Inclusion Criteria: \- Adults aged 60 years and older who are physically capable of participating in study procedures; willing to be randomized to fisetin or placebo; weight stable within the previous 2 months (\<5-pound change); no blood donation within 2 months before screening; absence of unstable chronic disease; willing to maintain baseline activity level throughout the study; body mass index \<30 kg/m²; and either a history of at least 10 pack-years of cigarette smoking or never-smoking status.
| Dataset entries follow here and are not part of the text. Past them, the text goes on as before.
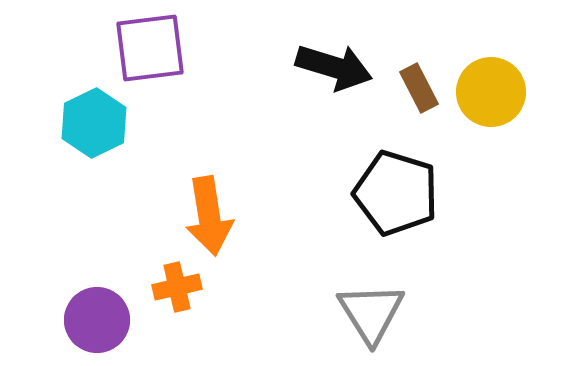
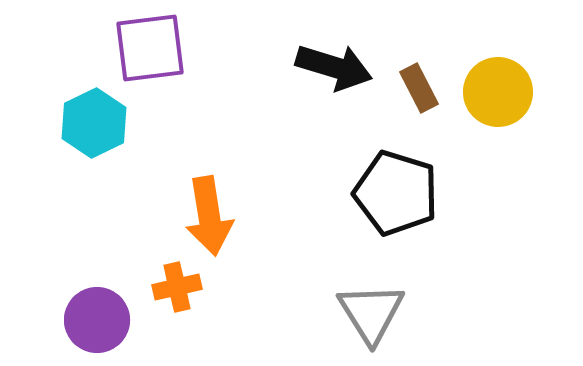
yellow circle: moved 7 px right
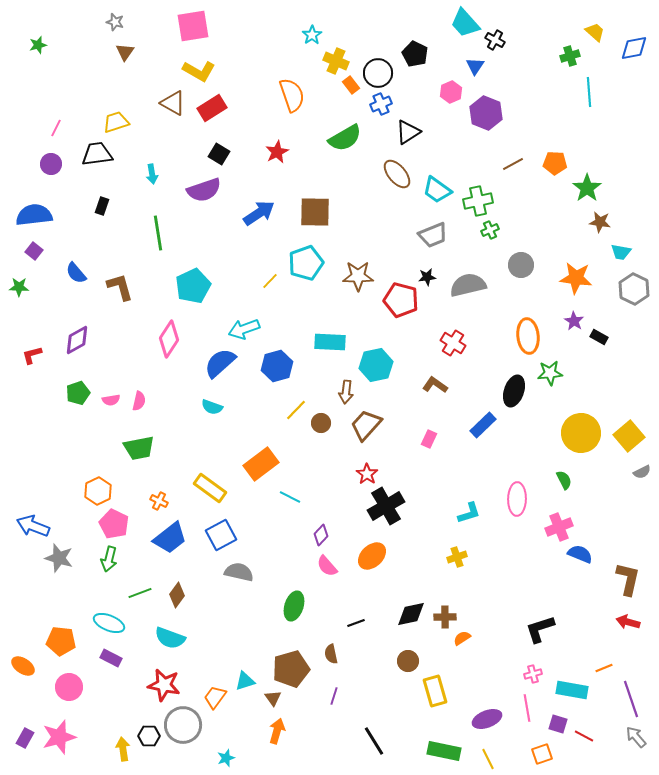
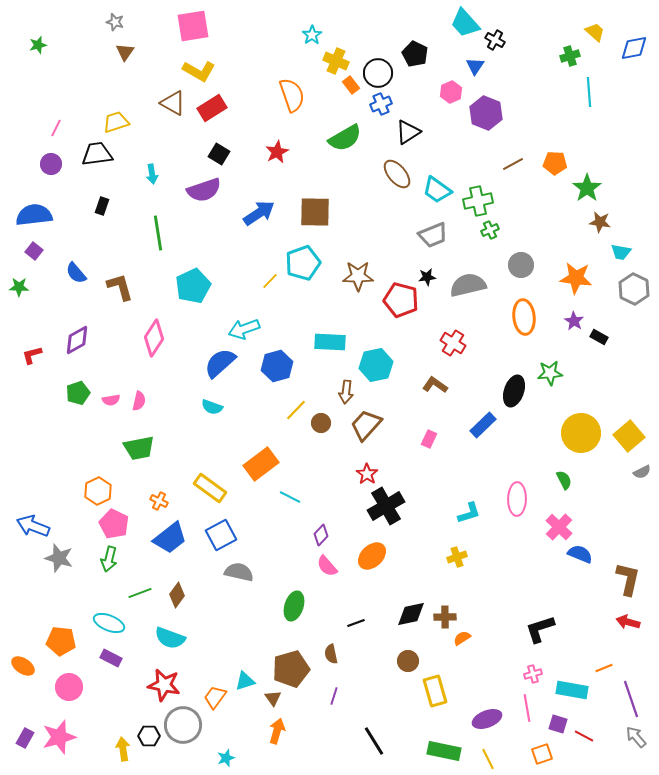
cyan pentagon at (306, 263): moved 3 px left
orange ellipse at (528, 336): moved 4 px left, 19 px up
pink diamond at (169, 339): moved 15 px left, 1 px up
pink cross at (559, 527): rotated 24 degrees counterclockwise
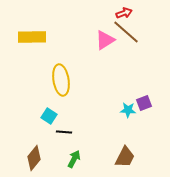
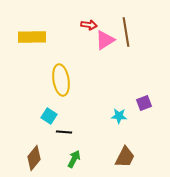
red arrow: moved 35 px left, 12 px down; rotated 28 degrees clockwise
brown line: rotated 40 degrees clockwise
cyan star: moved 9 px left, 6 px down
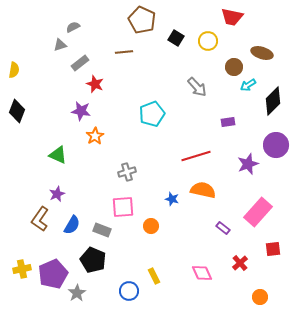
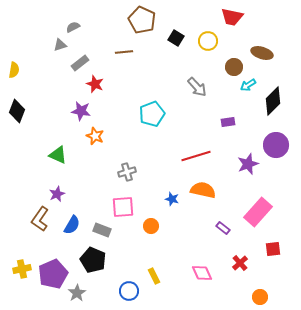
orange star at (95, 136): rotated 18 degrees counterclockwise
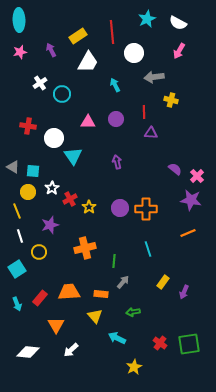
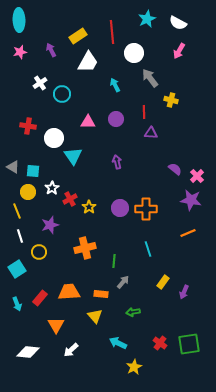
gray arrow at (154, 77): moved 4 px left, 1 px down; rotated 60 degrees clockwise
cyan arrow at (117, 338): moved 1 px right, 5 px down
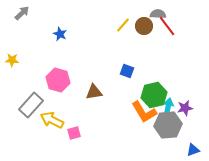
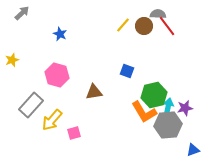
yellow star: rotated 24 degrees counterclockwise
pink hexagon: moved 1 px left, 5 px up
yellow arrow: rotated 75 degrees counterclockwise
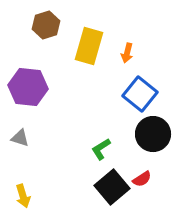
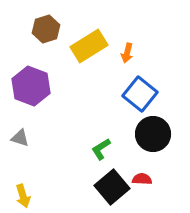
brown hexagon: moved 4 px down
yellow rectangle: rotated 42 degrees clockwise
purple hexagon: moved 3 px right, 1 px up; rotated 15 degrees clockwise
red semicircle: rotated 144 degrees counterclockwise
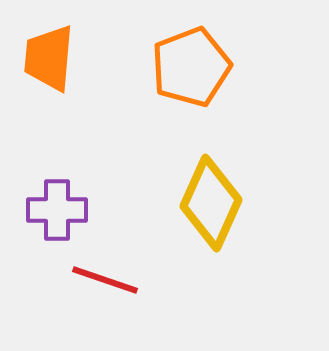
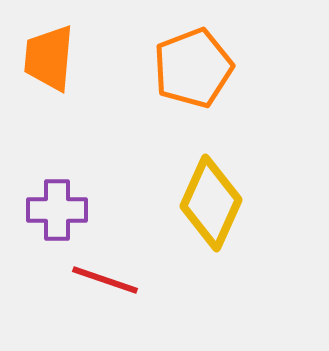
orange pentagon: moved 2 px right, 1 px down
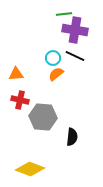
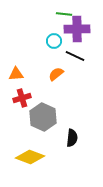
green line: rotated 14 degrees clockwise
purple cross: moved 2 px right, 1 px up; rotated 10 degrees counterclockwise
cyan circle: moved 1 px right, 17 px up
red cross: moved 2 px right, 2 px up; rotated 30 degrees counterclockwise
gray hexagon: rotated 20 degrees clockwise
black semicircle: moved 1 px down
yellow diamond: moved 12 px up
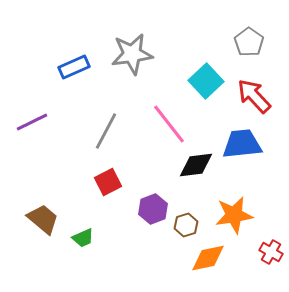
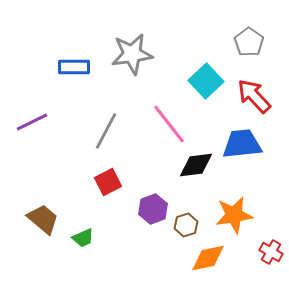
blue rectangle: rotated 24 degrees clockwise
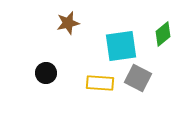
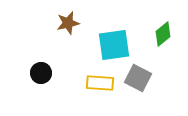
cyan square: moved 7 px left, 1 px up
black circle: moved 5 px left
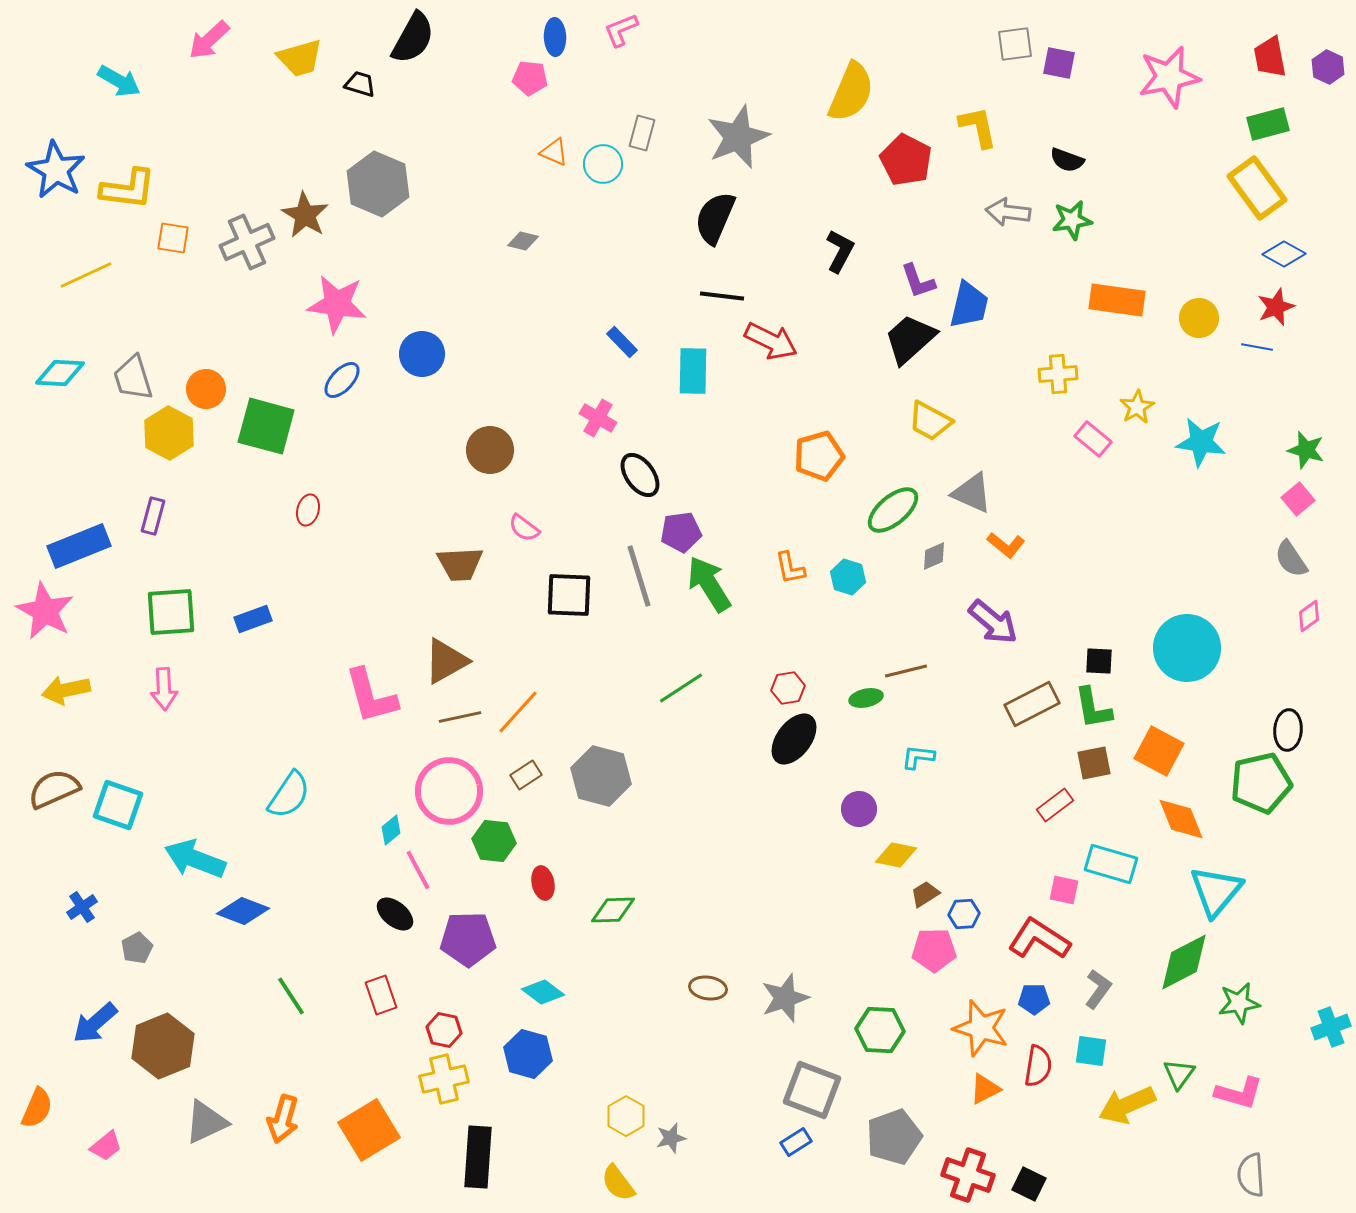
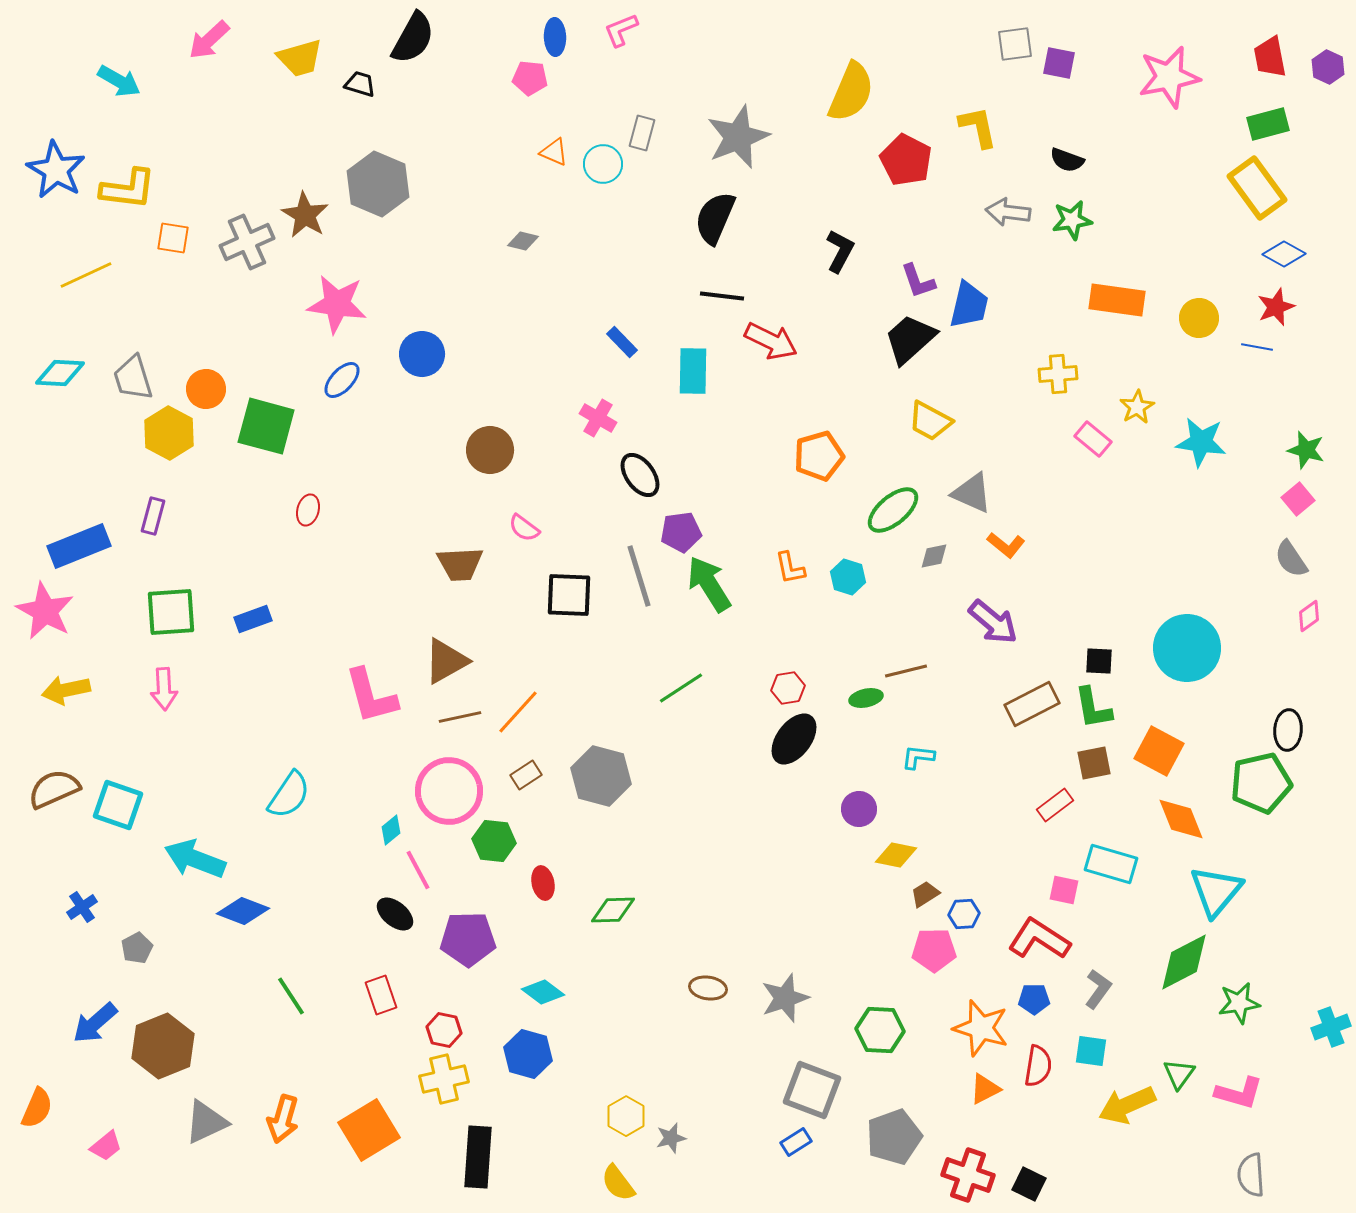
gray diamond at (934, 556): rotated 12 degrees clockwise
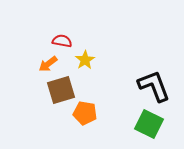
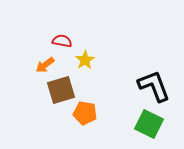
orange arrow: moved 3 px left, 1 px down
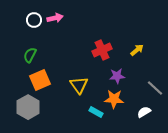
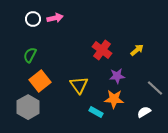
white circle: moved 1 px left, 1 px up
red cross: rotated 30 degrees counterclockwise
orange square: moved 1 px down; rotated 15 degrees counterclockwise
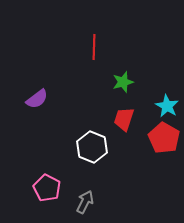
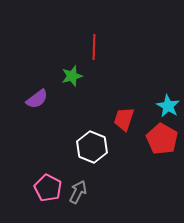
green star: moved 51 px left, 6 px up
cyan star: moved 1 px right
red pentagon: moved 2 px left, 1 px down
pink pentagon: moved 1 px right
gray arrow: moved 7 px left, 10 px up
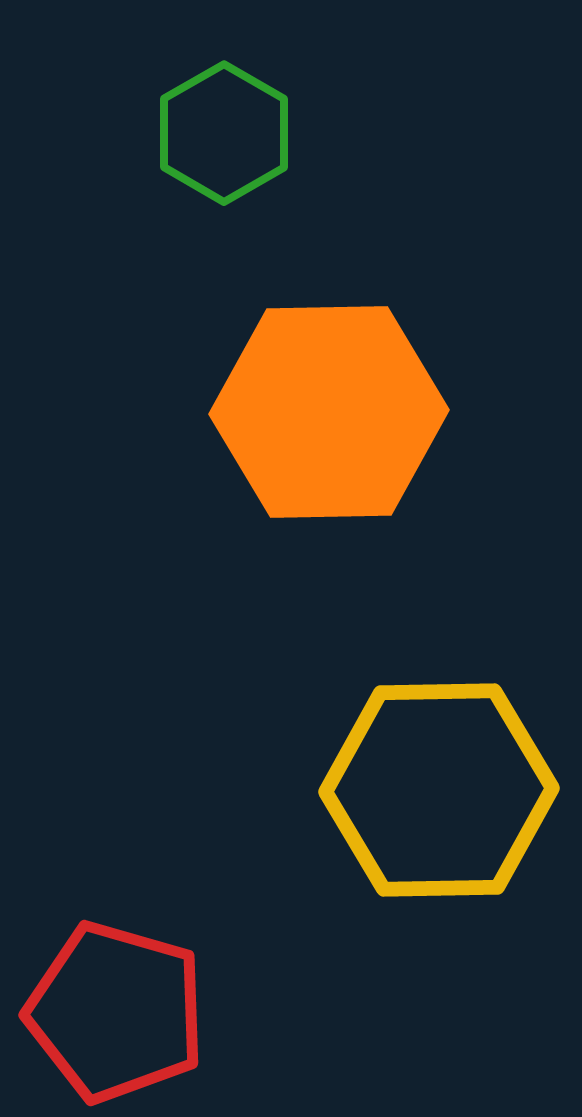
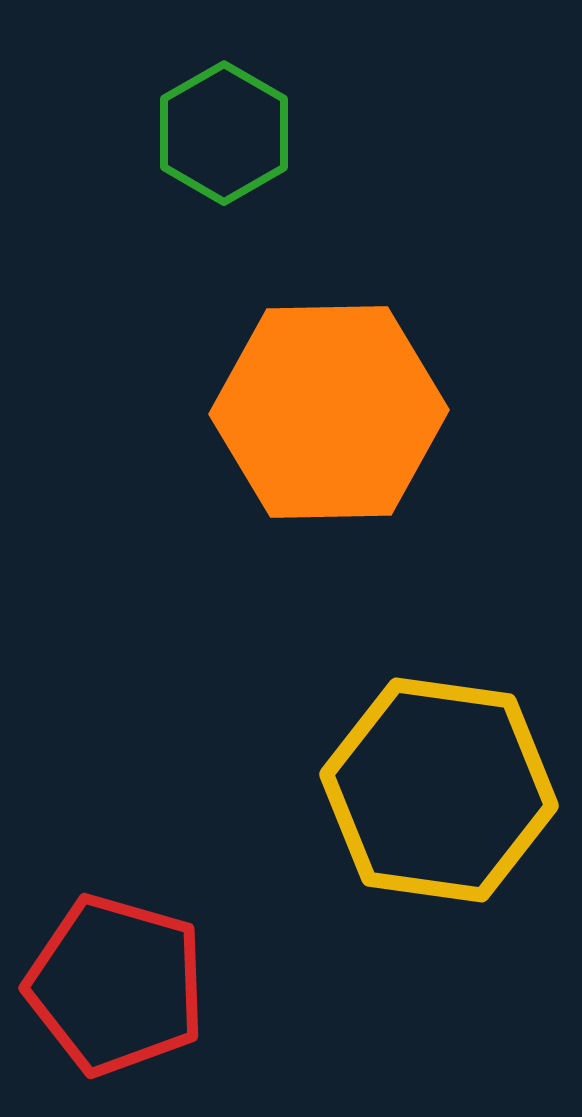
yellow hexagon: rotated 9 degrees clockwise
red pentagon: moved 27 px up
Exclusion Criteria: * Electrocardiogram (ECG) abnormalities, including prolonged QTc. * Use of fisetin, other flavonoid supplements, or known senolytic compounds within 6 months prior to screening. * Resting systolic blood pressure \>160 mmHg or diastolic blood pressure \>110 mmHg. * Known allergy or hypersensitivity to fisetin or any component of the study product. * Active malignancy, except non-melanoma skin cancer. * Clinically significant hepatic, renal, cardiovascular, endocrine, immunologic, metabolic, or other uncontrolled medical conditions that, in the opinion of the investigator, would interfere with study participation or interpretation of results. * Clinically significant laboratory abnormalities, including severe anemia, leukopenia, thrombocytopenia, uncontrolled diabetes, advanced kidney disease, significant liver dysfunction, or evidence of systemic inflammation. * Human immunodeficiency virus (HIV) infection, active hepatitis B or hepatitis C infection, or invasive fungal infection. * History of diverticulitis or diverticulosis with gastrointestinal bleeding. * Current use of systemic corticosteroids. * Current use of warfarin. * Current use of medications with significant interaction potential with fisetin, including selected CYP450 or transporter substrates, inhibitors, or inducers, unless such medications can be safely withheld according to protocol requirements. * Recent medication, supplement, or lifestyle changes that may affect study outcomes, in the opinion of the investigator. * Inability to perform required study procedures, including pulmonary function testing, exercise testing, or other protocol assessments. * Unwillingness or inability to provide informed consent. * Pregnancy or breastfeeding. * Any other condition that, in the opinion of the investigator, would make participation unsafe or compromise study integrity.